Immaginare di leggere “Padre vostro” di Lou Palanca (edito da Rubbettino), in libreria dal 29 aprile, e confrontarsi esclusivamente con la storia, tragica e irreversibile, di Francesco De Nardo potrebbe rivelarsi una chiave di lettura sbagliata o perlomeno limitante. Francesco De Nardo è il padre di Erika De Nardo, la ragazza di Novi Ligure che con il fidanzato Omar il 21 febbraio 2001 uccide a coltellate il fratello e la madre. La storia di questo libro parte da quel momento: nulla di ciò che è stato prima conta, è volato via in quell’istante in cui Erika distrugge una parte della sua famiglia. Lou Palanca, uomo-donna, singolare-plurale, bussa alla porta dell’anima di uomo qualunque, un uomo normale, che della sua normalità straordinario ne fa la sua luce. Non una persona che ha scelto di indossare i panni del supereroe ma un padre come tanti: distratto dal lavoro, timoroso nel dare un abbraccio, sordo al rumore delle grida interiori dei figli.

 Il racconto, lineare e veloce in una cornice di tempo lenta e sconvolgente come quella del Covid, entra in punta di piedi nella storia recente del nostro Paese per la linea sottile delle ombre che traccia.

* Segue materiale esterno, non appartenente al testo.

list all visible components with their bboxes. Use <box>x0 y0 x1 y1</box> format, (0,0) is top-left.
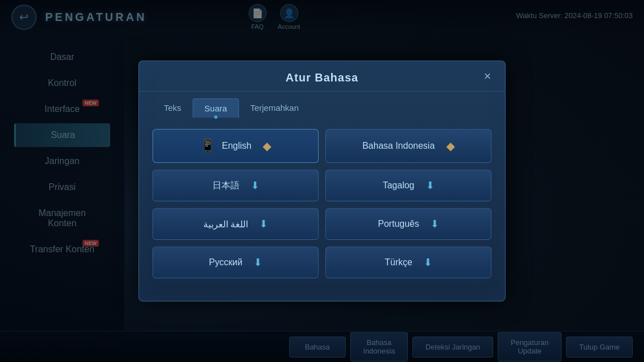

Francesco De Nardo, padre silenzioso, è l’alter ego dell’uomo duro e puro che i media avrebbero voluto: sovraesposto, prigioniero delle immagini del suo dolore, cristallizzato magari in una autobiografia che ne descrive attimo dopo attimo i fotogrammi della vicenda e delle loro vite.  Invece, niente di tutto questo: dal 21 febbraio 2001 l’uomo di origini calabresi, nato a Maida, che vive a Novi Ligure si trincera in un silenzio stoico, in una sofferenza tacita e inamovibile. Lou Palanca ne segue le tracce ma alla fine hanno sempre la meglio l’amore, il perdono nei confronti della figlia che ha ucciso la moglie e l’altro figlio. Forse De Nardo è consapevole che mischiarsi con giornalisti e cameraman, taccuini e editori, non ne farebbe un testimone valido di come superare il dramma, ma solo un’altra faccia di un talk show e rischierebbe di “tradire” il patto di lealtà e fedeltà con la figlia. La protezione di un padre che non cede al ricatto di una vendetta celata o sussurrata.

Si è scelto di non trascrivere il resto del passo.